練習の回数を重ねるたびに麻子ちゃんは元気になっていった。木綿子の付き添い無しでも来られるようになり、すっかり俺とも打ち解けた。「霧さん、霧さん」と呼んでくれるようになり、稽古場の設営なども手伝ってくれた。彼女が日に日に元気になっていく様子はとても嬉しかった。
朗読劇上演の当日、蔵の中に小さな舞台を作った。椅子は三十席ほどだったが、なんとか埋まってほっとした。劇は石上露子の生涯をナレーションでたどりながら、彼女の詩や歌を朗読する場面がほとんどだ。麻子ちゃんの声はよく通って、蔵の高い天井と太い梁に響いた。

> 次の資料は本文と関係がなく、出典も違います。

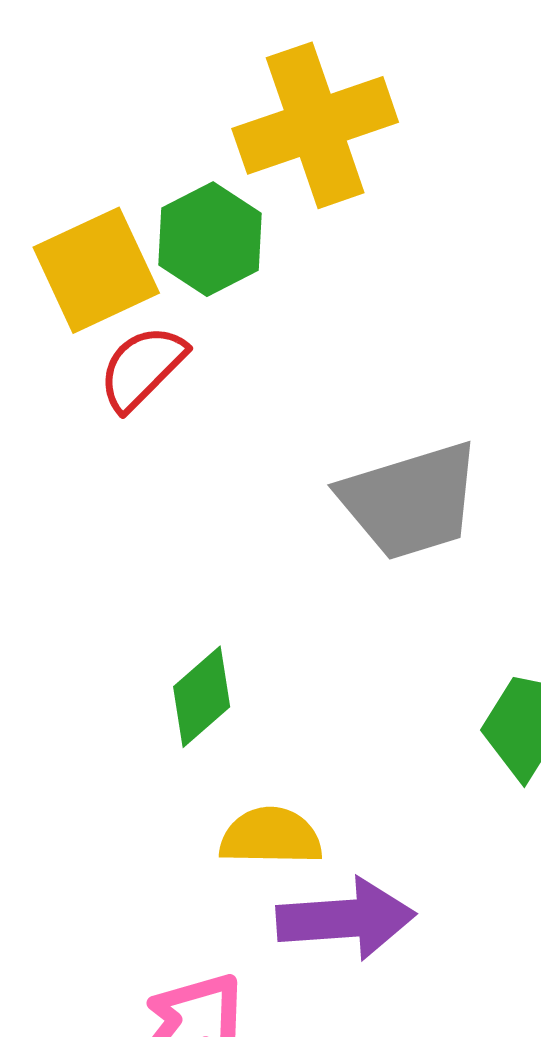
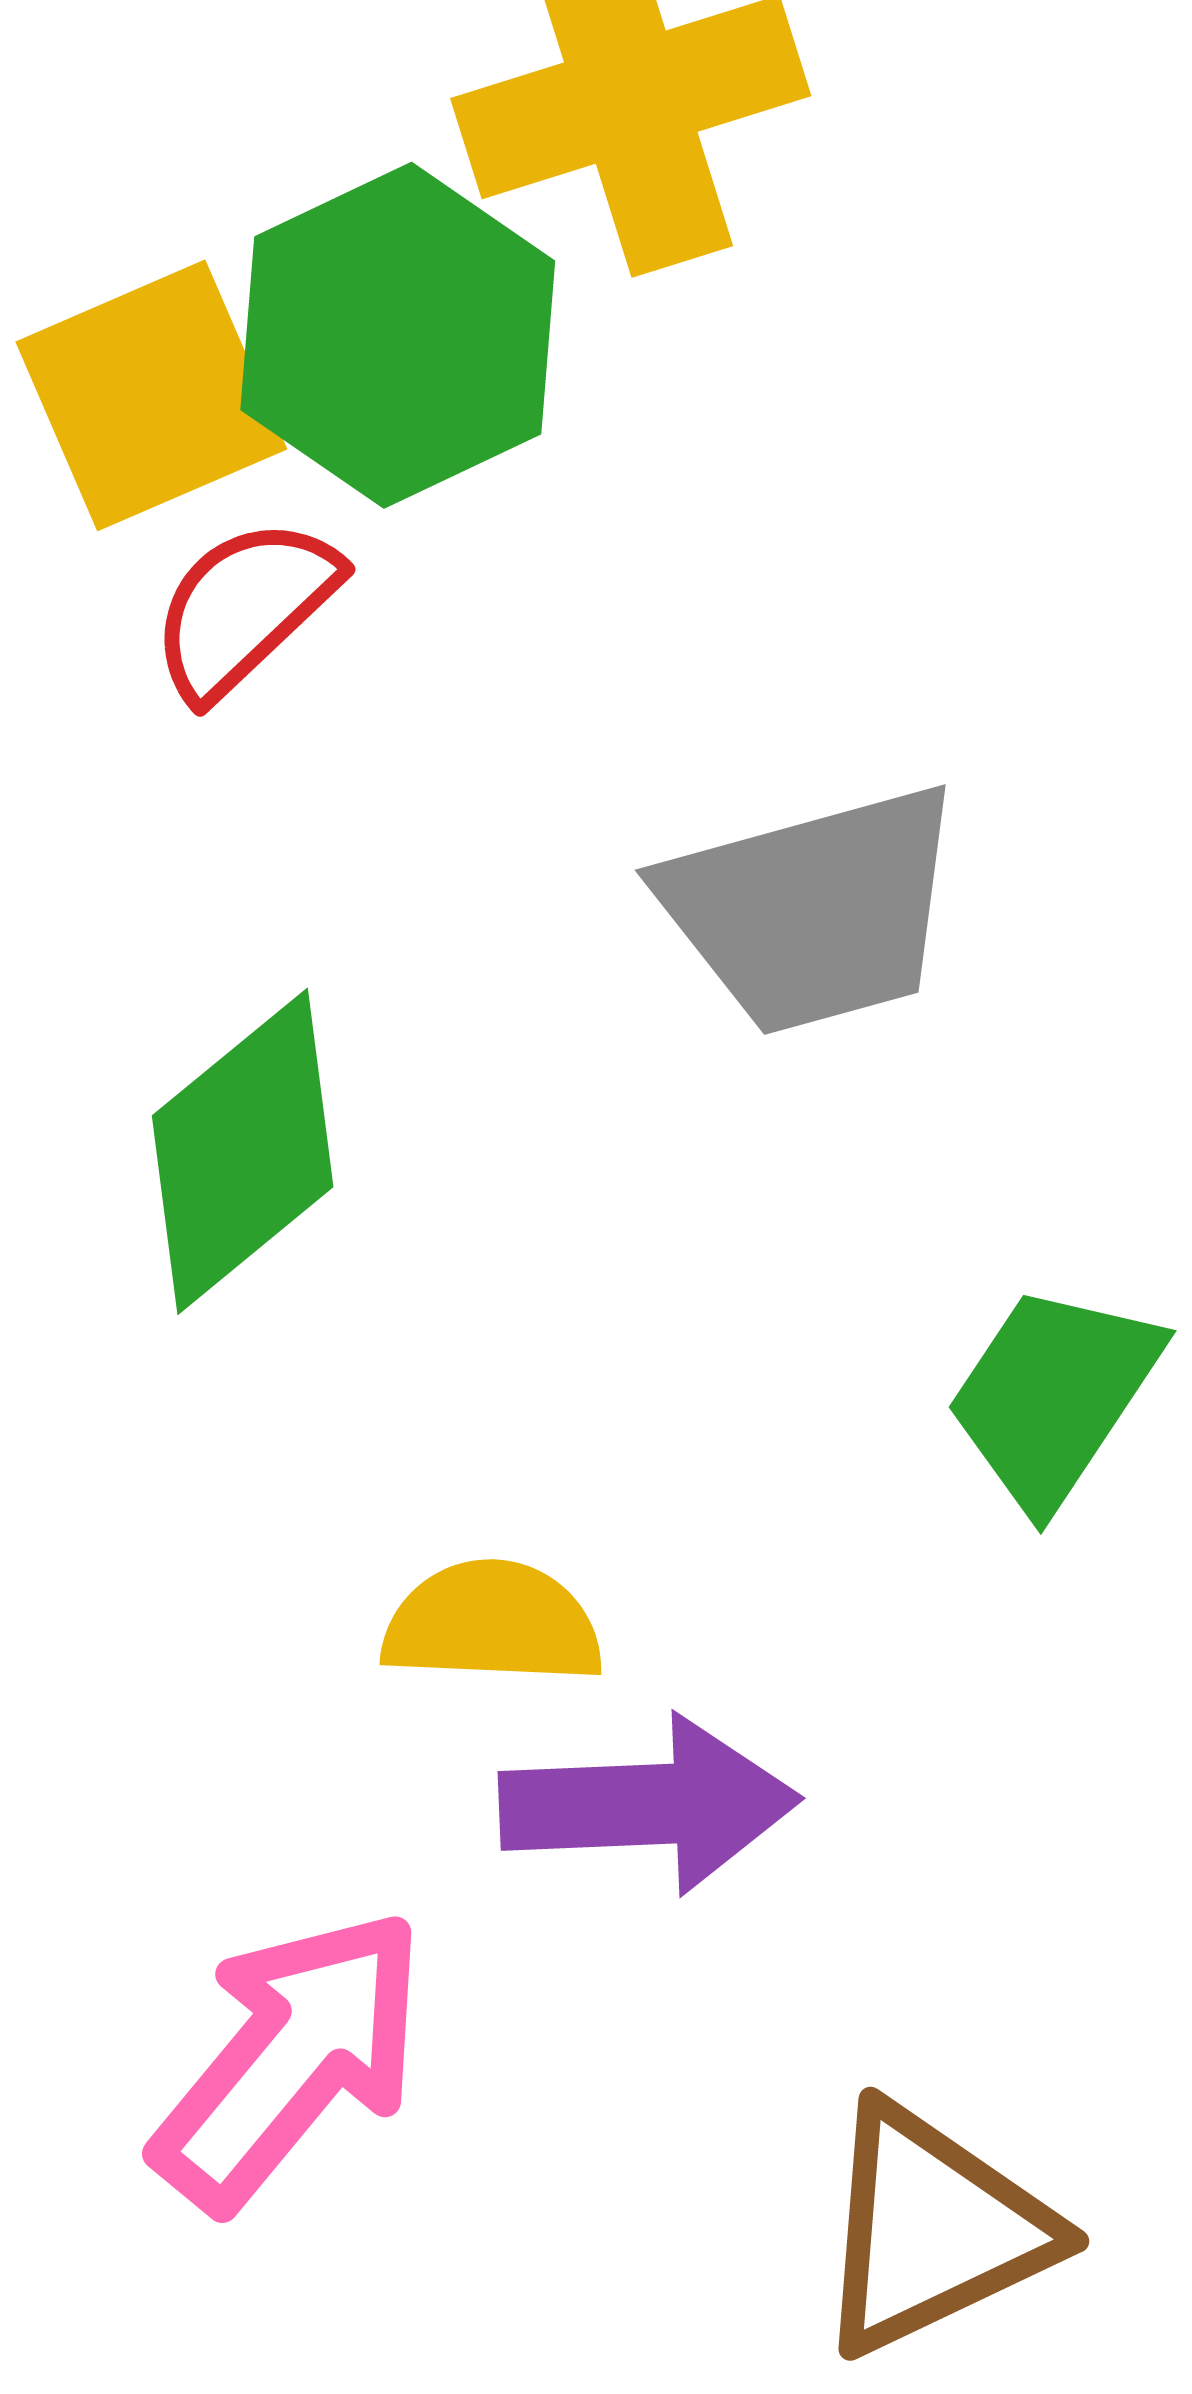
green hexagon: (210, 239) -> (398, 335), size x1.4
green diamond: (202, 697) -> (243, 1151), moved, size x1.5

無事に終わってみなが拍手をしてくれたとき、麻子ちゃんは陶然とした表情だった。感極まって木綿子が泣き出したのとは対照的だった。
「霧さん、どうでしたか?」
「素晴らしかった。大成功だよ。ありがとう」
「いえ……霧さんのおかげです」
まだ呆然としている麻子ちゃんを木綿子の許へ連れて行く。木綿子が麻子ちゃんの手を握りしめた途端、麻子ちゃんが泣き出した。
「……お母さん。私……ちゃんとできた……」
「ええ、ちゃんとできた。麻子、よく頑張ったね」
母子は互いに手を握り合って泣いた。なにも知らない連中が見れば、なにを大げさな、と思うかもしれない。だが、今日ここに至るまでを知っている俺は思わずもらい泣きしそうになった。
麻子ちゃんが俺の前に立った。潤んだ眼は輝いていた。
「霧さん。私、もっとやってみたいんです。本格的に石上露子の脚本を書いてみたい」
「それはいい。面白そうだ。僕も応援するよ」
麻子ちゃんの後ろで木綿子がまた感極まって涙をこぼした。
なにもかも上手くいった、と思った。